Data records:
__________________________________________________

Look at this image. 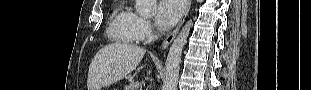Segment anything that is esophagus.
I'll use <instances>...</instances> for the list:
<instances>
[{
  "label": "esophagus",
  "mask_w": 311,
  "mask_h": 90,
  "mask_svg": "<svg viewBox=\"0 0 311 90\" xmlns=\"http://www.w3.org/2000/svg\"><path fill=\"white\" fill-rule=\"evenodd\" d=\"M190 6H191V0H186V6L185 9L183 11V14L179 20V23L177 24L176 28L165 38V40L163 41L162 45H161V51L165 50L169 44L173 41V39L175 38V36L177 35L180 27L182 26L189 10H190Z\"/></svg>",
  "instance_id": "obj_1"
}]
</instances>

__________________________________________________

▶ [TASK TO CARRY OUT]: What lines of the data contain the string "instances"? List them.

▶ [EXERCISE OUTPUT]:
I'll use <instances>...</instances> for the list:
<instances>
</instances>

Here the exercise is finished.